(Stored items from a collection)
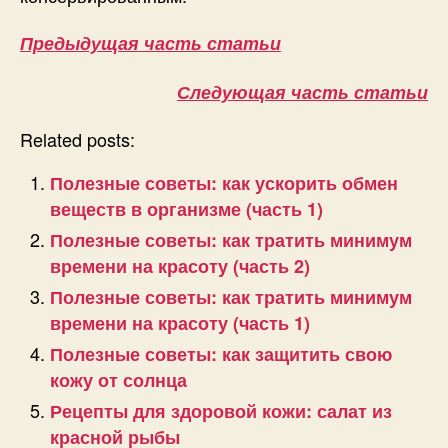
Предыдущая часть статьи
Следующая часть статьи
Related posts:
Полезные советы: как ускорить обмен
веществ в организме (часть 1)
Полезные советы: как тратить минимум
времени на красоту (часть 2)
Полезные советы: как тратить минимум
времени на красоту (часть 1)
Полезные советы: как защитить свою
кожу от солнца
Рецепты для здоровой кожи: салат из
красной рыбы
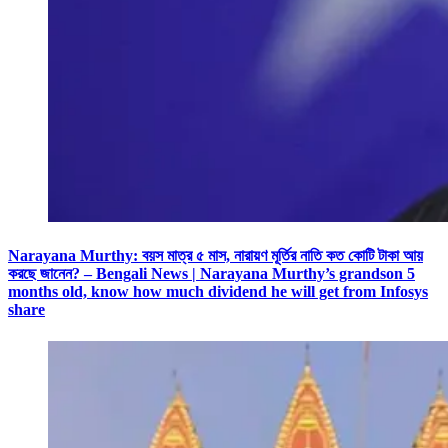
Narayana Murthy: বয়স মাত্র ৫ মাস, নারায়ণ মূর্তির নাতি কত কোটি টাকা আয়
করছে জানেন? – Bengali News | Narayana Murthy’s grandson 5
months old, know how much dividend he will get from Infosys
share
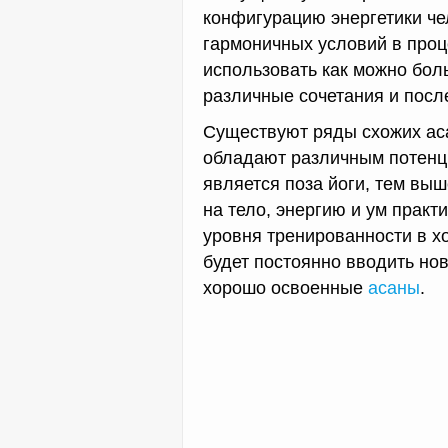
конфигурацию энергетики че
гармоничных условий в проц
использовать как можно боль
различные сочетания и посл
Существуют ряды схожих аса
обладают различным потенц
является поза йоги, тем в
на тело, энергию и ум прак
уровня тренированности в х
будет постоянно вводить но
хорошо освоенные
асаны
.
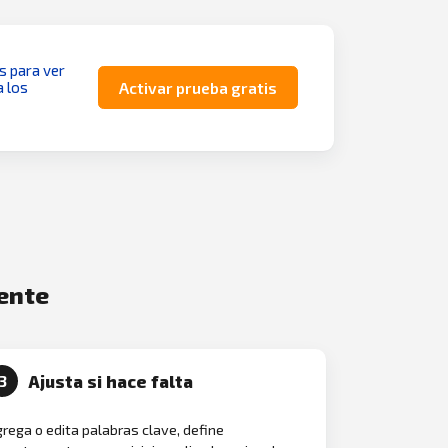
as para ver
a los
Activar prueba gratis
mente
Ajusta si hace falta
3
rega o edita palabras clave, define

▶ [Action item]: Each line above that contains the string "Murthy" should be copied.

▶ [Reply]:
Narayana Murthy: বয়স মাত্র ৫ মাস, নারায়ণ মূর্তির নাতি কত কোটি টাকা আয়
করছে জানেন? – Bengali News | Narayana Murthy’s grandson 5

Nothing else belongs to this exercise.